Congo-Kinshasa: What Went Wrong in the DR Congo's Latest Ebola Outbreak?

An illustration of the multiple armed groups in North Kivu which complicated the response to the Ebola outbreak of 2018 to 2020.
23 March 2021

Cape Town — When the Democratic Republic of Congo's largest-ever outbreak of Ebola first emerged in the north-east of the country in 2018, it appeared that it would remain small and relatively isolated.

A government that had successfully contained nine previous outbreaks since Ebola was first identified in the country in 1976, first looked set to beat back the one which erupted in North Kivu province.

Having just successfully declared an end to an outbreak in the north-western Équateur province after only three months, the government launched – with international help – what a World Health Organization (WHO) study later called "the fastest, best-equipped and best-funded" fightback in the history of Ebola responses.

But it took nearly two years to contain the North Kivu outbreak, a period during which 3,481 people were infected, of whom 2,299 died. The 2018-2020 outbreak was the world's second-largest after the West Africa outbreak of 2014 to 2016.

What went wrong?

A study just published by the UK-based Overseas Development Institute and produced with input by Research Initiatives for Social Development (RISD-DRC), based in the DR Congo, provides some answers, and some lessons for the future.

The study says the initial response from the DRC government and the WHO "came tantalizingly close to containing the virus during the outbreak's early weeks".

But its eventual containment came more slowly than first expected, and only after "significant, and belated, corrections to the response's leadership, the coordination model, and the response strategy".

After carrying out more than 120 interviews and examining other studies, a 62-page institute report cites as among the reasons it took longer than expected to end the outbreak:

  • The people of North Kivu were unfamiliar with Ebola, previous episodes having occurred far away;
  • Local health structures were weak, with doctors and nurses lacking basic knowledge of Ebola and clinics lacking equipment, including personal protective equipment;
  • The region has gone through decades of conflict – the study named 14 armed groups scattered through North Kivu; and
  • Distrust of the government, other outside agencies and even aid workers and researchers, among local people and medical staff.

"For decades the Grand-Nord (area of North Kivu) has been under attack by foreign and local armed groups… and by a national military presence that is perceived as a foreign, occupying force," the report says. "The population is often caught in violence between irregular armed groups and government forces engaged in counter-insurgency."

Solidarity and local engagement ended the 10th Ebola outbreak in DR Congo in mid-2020. Congolese health officials and the World Health Organization incorporated traditional healers in community education and protective measures.

The DR Congo's government and the WHO are criticised for first using a response plan developed for a different environment:

"At the heart of the poor context analysis was a lack of sensitivity to the depth of hostility in the Grand-Nord of North Kivu for the central government and its representatives, with whom WHO worked closely."

The report adds: "The population's scepticism for authority and distrust of officialdom fairly quickly manifested itself in resistance to the top-down, fear-based public health messaging employed by Ebola response teams at the source of the outbreak."

The institute's study reveals that money was also at the root of community suspicion and resentment: not too little of it, but too much of it.

The Armed Forces of the DRC (FARDC) and the Congolese National Police (PNC) received "generous salary top-ups paid by the international response budget," the report says.

"The introduction of a billion-dollar response into an area characterised by a complex humanitarian crisis where basic needs are perennially underfunded helped fuel real and perceived instances of waste, corruption and fraud, commonly referred to as 'Ebola business'." The report cites other studies as finding that this contributed to sexual exploitation and abuse.

"'Ebola business' was a perception among affected communities that resources marshalled for the response inordinately benefitted authority figures and response providers rather than victims, survivors and their communities," the report adds.

"Inflated payments for armed escorts, medical responders and community volunteers were cited by many as key components of the Ebola economy and served as a perverse incentive to continue the outbreak rather than end it.

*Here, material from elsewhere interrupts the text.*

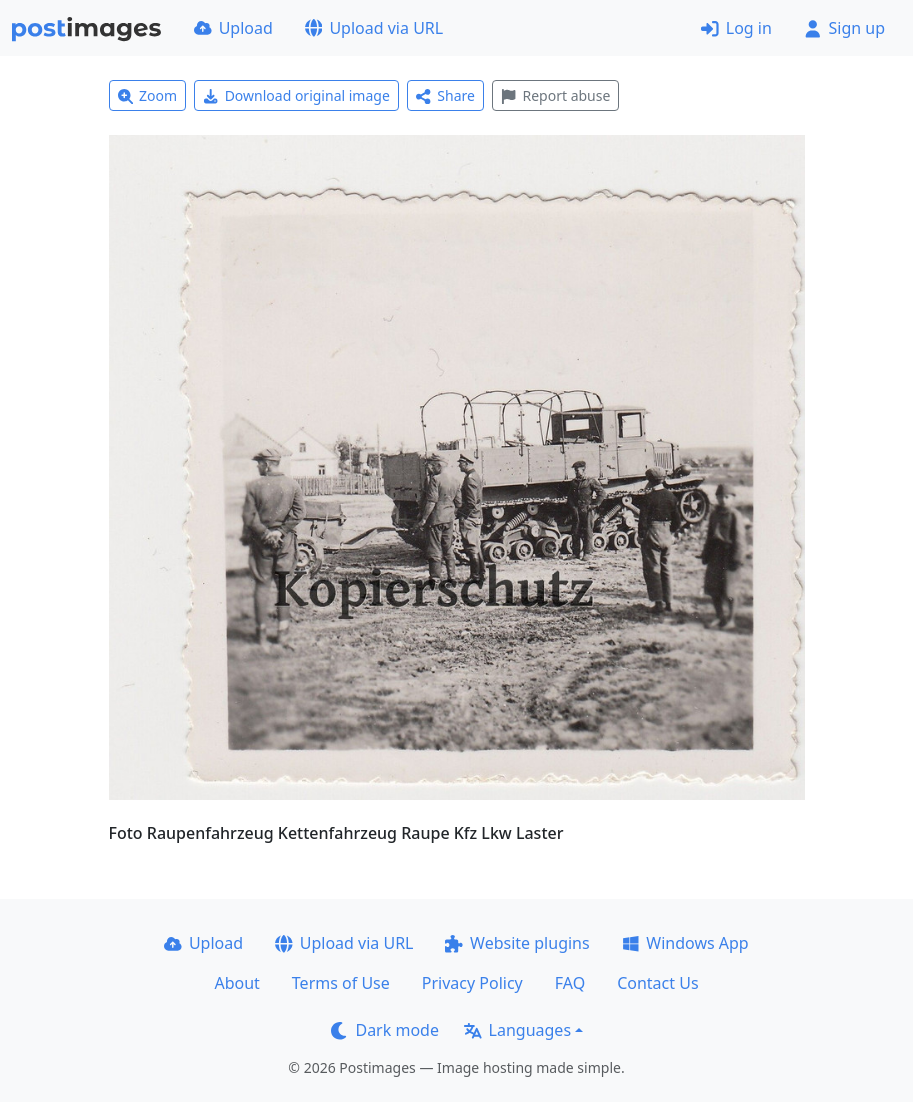 This screenshot has width=913, height=1102. Describe the element at coordinates (736, 28) in the screenshot. I see `Log in` at that location.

"That the outbreak was deliberately stoked and/or the response debilitated in order to prolong 'Ebola business' was emphatically asserted in interviews, including with senior UN security and political officials."

In addition to addressing these problems, the report recommends that in future a more inclusive and coordinated response is needed to fight Ebola, especially in areas of conflict or humanitarian need.

An institute news release quoted Nicholas Crawford, the lead author of the report, as concluding: "In future outbreaks in complex and conflict settings, there's no room for a 'go-it-alone' approach."